Oh, and royally they bore themselves who knew that o'er the seas
Would speed the glorious tidings from the loyal colonies,
Of the fall of French dominion with the fall of Fort Duquesne,
And the triumph of the English arms from Erie to Champlain.

Before high noon they halted; and while they stood at rest,
They saw, unfolded gloriously, the "Gateway of the West,"
There flashed the Allegheny, like a scimetar of gold,
And king-like in its majesty, Monongahela rolled.

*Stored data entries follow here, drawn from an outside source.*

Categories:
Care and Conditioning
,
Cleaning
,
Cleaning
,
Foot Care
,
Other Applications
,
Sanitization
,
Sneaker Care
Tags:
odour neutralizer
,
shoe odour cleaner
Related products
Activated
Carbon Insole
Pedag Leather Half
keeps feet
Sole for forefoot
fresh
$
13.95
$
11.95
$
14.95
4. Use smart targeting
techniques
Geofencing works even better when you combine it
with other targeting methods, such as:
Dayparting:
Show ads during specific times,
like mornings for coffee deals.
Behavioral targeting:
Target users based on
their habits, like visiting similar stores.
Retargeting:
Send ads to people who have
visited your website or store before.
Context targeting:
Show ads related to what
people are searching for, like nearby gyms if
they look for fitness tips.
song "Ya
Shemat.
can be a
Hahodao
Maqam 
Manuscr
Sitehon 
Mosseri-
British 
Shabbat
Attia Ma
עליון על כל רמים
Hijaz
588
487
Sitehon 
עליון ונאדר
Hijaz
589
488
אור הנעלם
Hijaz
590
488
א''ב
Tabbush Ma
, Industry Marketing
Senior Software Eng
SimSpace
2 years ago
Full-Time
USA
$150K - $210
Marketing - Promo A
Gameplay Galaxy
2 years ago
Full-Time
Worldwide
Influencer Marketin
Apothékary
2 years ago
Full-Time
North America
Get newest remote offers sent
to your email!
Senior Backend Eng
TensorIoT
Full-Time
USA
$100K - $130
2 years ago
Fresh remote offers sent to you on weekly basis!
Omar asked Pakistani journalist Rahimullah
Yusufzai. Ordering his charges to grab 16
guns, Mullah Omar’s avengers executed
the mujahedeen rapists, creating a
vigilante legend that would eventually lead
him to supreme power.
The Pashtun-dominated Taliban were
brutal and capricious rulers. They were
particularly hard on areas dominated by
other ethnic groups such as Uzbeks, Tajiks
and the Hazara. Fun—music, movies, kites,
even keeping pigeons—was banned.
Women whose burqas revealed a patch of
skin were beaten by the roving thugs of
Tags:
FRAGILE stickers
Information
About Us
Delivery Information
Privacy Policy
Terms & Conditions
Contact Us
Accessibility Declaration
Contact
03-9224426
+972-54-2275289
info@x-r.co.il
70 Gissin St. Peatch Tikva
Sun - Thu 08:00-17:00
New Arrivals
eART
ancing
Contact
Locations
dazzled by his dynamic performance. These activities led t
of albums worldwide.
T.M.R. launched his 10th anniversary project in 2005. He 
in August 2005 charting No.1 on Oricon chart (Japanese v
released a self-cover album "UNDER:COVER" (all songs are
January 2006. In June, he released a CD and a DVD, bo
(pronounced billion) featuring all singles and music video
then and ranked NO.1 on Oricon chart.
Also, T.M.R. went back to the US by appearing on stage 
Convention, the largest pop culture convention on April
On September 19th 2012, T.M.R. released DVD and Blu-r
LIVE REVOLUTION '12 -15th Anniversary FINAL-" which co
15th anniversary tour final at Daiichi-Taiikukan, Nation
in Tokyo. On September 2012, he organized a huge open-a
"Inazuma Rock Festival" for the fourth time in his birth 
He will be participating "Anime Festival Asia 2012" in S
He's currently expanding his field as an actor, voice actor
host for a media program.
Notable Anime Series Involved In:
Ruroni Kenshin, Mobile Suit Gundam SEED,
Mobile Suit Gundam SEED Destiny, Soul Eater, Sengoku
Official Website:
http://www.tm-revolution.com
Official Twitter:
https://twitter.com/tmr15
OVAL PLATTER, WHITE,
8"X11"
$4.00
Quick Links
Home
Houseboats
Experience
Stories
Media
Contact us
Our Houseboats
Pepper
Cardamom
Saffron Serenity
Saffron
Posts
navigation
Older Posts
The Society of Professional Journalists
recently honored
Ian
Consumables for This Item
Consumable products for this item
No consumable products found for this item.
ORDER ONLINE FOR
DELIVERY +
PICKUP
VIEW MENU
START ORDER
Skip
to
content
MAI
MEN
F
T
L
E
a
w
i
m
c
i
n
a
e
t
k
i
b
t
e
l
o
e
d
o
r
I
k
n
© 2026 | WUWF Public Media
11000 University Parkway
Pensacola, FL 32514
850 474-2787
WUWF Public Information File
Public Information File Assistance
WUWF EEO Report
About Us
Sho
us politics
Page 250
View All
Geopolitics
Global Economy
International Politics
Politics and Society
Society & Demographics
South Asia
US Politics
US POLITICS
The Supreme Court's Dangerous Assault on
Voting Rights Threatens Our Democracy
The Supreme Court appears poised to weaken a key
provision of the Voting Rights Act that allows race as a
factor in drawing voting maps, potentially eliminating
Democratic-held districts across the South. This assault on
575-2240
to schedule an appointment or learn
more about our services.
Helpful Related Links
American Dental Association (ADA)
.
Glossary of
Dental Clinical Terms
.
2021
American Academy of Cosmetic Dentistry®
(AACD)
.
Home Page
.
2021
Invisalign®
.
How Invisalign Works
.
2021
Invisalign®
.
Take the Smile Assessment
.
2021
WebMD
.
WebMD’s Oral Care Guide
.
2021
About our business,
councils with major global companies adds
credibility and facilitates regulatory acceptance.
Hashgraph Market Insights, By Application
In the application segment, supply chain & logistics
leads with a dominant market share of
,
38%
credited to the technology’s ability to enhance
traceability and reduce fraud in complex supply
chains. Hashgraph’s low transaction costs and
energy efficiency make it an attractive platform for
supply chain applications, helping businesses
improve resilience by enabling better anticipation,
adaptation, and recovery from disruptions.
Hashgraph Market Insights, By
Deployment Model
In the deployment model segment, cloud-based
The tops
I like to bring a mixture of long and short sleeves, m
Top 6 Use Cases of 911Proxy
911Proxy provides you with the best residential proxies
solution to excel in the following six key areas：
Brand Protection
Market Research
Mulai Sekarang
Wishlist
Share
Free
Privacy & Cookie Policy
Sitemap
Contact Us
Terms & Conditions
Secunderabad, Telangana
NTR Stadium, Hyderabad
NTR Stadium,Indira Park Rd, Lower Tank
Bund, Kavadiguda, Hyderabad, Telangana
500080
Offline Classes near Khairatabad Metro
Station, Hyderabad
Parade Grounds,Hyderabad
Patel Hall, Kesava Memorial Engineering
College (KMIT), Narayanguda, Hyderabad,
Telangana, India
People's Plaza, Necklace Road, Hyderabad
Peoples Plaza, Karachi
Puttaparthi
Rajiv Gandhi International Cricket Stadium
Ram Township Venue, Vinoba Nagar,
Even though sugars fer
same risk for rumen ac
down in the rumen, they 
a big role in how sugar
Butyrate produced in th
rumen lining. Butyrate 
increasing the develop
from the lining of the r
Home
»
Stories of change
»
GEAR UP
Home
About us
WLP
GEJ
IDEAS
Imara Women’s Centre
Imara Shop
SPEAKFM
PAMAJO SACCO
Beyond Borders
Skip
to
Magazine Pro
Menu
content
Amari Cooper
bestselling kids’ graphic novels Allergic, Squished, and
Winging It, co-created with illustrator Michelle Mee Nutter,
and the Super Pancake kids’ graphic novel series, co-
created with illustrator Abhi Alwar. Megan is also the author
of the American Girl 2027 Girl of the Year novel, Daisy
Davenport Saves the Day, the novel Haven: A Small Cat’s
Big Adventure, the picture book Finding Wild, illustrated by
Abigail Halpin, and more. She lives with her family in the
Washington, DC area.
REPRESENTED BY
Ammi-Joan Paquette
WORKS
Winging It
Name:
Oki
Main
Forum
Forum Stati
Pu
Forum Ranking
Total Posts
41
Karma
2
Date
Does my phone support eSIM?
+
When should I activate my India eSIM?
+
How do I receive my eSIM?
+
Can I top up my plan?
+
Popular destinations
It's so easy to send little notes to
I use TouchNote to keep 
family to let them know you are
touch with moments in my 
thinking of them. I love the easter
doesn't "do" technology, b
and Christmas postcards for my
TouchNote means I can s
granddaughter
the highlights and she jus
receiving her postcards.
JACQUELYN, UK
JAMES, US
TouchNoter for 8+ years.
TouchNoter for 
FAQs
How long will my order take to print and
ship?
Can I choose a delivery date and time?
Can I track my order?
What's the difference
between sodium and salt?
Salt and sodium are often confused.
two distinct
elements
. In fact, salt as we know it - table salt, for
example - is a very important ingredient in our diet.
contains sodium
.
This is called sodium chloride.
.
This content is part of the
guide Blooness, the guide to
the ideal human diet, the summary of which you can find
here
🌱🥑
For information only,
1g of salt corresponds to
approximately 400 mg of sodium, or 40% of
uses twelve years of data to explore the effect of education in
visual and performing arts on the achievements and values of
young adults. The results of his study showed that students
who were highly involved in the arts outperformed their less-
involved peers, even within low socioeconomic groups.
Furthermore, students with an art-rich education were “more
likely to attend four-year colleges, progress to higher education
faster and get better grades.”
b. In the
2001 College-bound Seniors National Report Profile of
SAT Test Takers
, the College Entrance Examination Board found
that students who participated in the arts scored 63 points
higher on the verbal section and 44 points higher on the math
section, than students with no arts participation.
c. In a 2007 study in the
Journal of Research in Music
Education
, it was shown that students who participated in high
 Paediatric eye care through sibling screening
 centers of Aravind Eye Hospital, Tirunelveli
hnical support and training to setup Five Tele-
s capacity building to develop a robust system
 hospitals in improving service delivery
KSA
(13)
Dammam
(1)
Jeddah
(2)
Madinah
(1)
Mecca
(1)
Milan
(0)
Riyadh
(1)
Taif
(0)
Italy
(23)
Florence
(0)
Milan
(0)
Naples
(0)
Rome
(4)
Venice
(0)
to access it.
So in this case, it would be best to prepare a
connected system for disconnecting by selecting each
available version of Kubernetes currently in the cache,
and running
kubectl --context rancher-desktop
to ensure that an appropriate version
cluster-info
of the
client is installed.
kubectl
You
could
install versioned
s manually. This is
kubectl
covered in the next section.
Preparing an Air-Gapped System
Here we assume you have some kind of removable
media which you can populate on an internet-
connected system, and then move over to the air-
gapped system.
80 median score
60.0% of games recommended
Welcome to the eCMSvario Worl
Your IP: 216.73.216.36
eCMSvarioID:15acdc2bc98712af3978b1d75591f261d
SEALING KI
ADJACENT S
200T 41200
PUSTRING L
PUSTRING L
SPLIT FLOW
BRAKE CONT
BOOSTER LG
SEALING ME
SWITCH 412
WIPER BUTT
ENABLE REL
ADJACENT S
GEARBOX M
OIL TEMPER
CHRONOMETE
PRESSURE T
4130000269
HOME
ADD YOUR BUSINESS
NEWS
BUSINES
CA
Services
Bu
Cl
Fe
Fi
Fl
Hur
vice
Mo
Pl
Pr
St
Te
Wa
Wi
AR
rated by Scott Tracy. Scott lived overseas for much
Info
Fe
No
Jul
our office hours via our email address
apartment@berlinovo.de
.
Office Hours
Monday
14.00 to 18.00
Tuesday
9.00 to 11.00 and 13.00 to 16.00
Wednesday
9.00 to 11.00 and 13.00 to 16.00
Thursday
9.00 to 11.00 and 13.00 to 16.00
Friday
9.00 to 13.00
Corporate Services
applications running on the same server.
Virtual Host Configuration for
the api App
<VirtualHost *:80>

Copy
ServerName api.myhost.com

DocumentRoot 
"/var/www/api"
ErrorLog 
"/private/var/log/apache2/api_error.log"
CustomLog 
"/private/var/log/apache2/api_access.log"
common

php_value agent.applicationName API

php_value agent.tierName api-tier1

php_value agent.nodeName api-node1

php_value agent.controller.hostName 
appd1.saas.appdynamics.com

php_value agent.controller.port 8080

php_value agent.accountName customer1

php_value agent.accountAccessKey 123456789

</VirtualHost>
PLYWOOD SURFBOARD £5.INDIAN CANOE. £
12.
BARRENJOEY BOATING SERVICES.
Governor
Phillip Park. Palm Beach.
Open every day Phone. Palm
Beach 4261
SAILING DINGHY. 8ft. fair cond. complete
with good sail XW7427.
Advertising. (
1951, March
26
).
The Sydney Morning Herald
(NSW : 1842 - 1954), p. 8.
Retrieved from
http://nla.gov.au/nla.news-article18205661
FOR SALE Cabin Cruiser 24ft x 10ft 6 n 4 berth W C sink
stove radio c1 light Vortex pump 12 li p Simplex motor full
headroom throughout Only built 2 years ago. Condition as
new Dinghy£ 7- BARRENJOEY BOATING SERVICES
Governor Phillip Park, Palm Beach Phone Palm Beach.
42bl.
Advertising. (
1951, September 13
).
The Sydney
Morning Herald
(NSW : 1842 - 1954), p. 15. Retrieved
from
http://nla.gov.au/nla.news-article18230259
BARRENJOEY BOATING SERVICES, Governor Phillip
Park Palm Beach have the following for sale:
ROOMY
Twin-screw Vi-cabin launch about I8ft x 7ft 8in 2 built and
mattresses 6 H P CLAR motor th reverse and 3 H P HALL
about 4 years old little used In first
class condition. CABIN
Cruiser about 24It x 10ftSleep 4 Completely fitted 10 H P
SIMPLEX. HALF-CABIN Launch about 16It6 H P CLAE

Beyond, the River Beautiful swept down the woody vales,
Where Commerce, ere a century passed, should spread her
thousand sails;
Between the hazy hills they saw Contrecoeur's armed batteaux,
And the flying, flashing, feathery oars of the Ottawa's canoes.

Then, on from rank to rank of men, a shout of triumph ran,
And while the cannon thundered, the leader of the van,
The tall Virginian, mounted on the walls that smouldered yet,
And shook the English standard out, and named the place Fort Pitt.

Again with wild huzzas the hills and river valleys ring,
And they swing their loyal caps in air, and shout -- "Long
live the King!
Long life unto King George!" they cry, "and glorious be the reign
That adds to English statesmen Pitt, to English arms Duquesne!"